THE TASK
Return every line of the data below that includes the string "from".

_ _ _ _ _ _ _

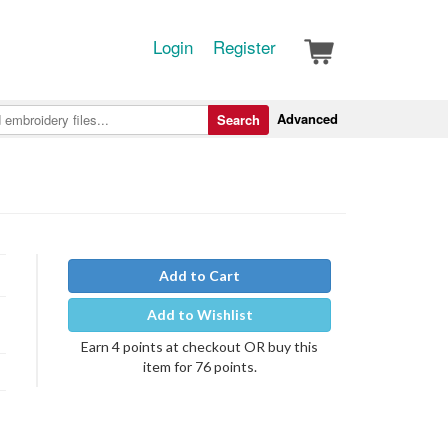
Login
Register
Advanced
Search
Add to Cart
Add to Wishlist
Earn 4 points at checkout OR buy this
item for 76 points.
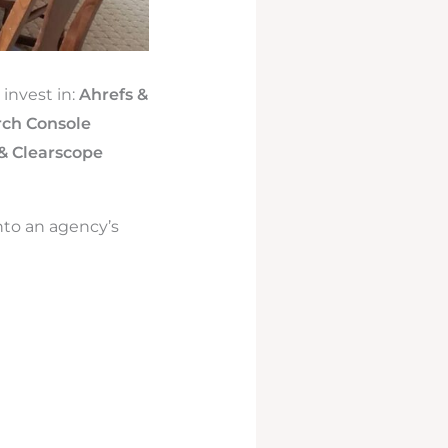
invest in:
Ahrefs &
rch Console
& Clearscope
nto an agency’s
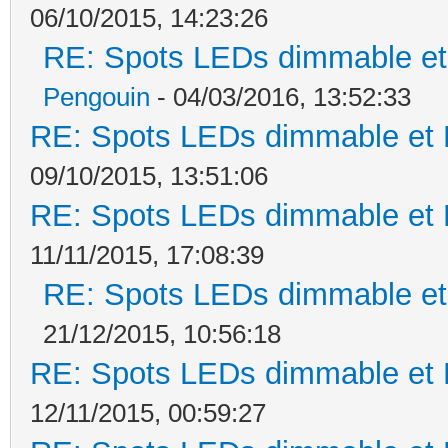
06/10/2015, 14:23:26
RE: Spots LEDs dimmable et 
Pengouin
- 04/03/2016, 13:52:33
RE: Spots LEDs dimmable et K
09/10/2015, 13:51:06
RE: Spots LEDs dimmable et K
11/11/2015, 17:08:39
RE: Spots LEDs dimmable et 
21/12/2015, 10:56:18
RE: Spots LEDs dimmable et K
12/11/2015, 00:59:27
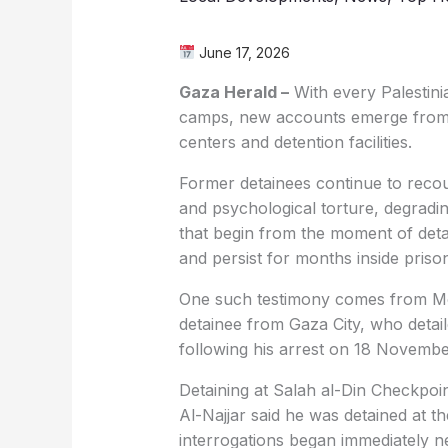
June 17, 2026
Gaza Herald –
With every Palestinia
camps, new accounts emerge from be
centers and detention facilities.
Former detainees continue to recoun
and psychological torture, degradi
that begin from the moment of detai
and persist for months inside priso
One such testimony comes from M
detainee from Gaza City, who detai
following his arrest on 18 Novembe
Detaining at Salah al-Din Checkpoi
Al-Najjar said he was detained at t
interrogations began immediately n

_ _ _ _ _ _ _

WRITTEN SOLUTION
camps, new accounts emerge from be
that begin from the moment of detai
One such testimony comes from M
detainee from Gaza City, who detai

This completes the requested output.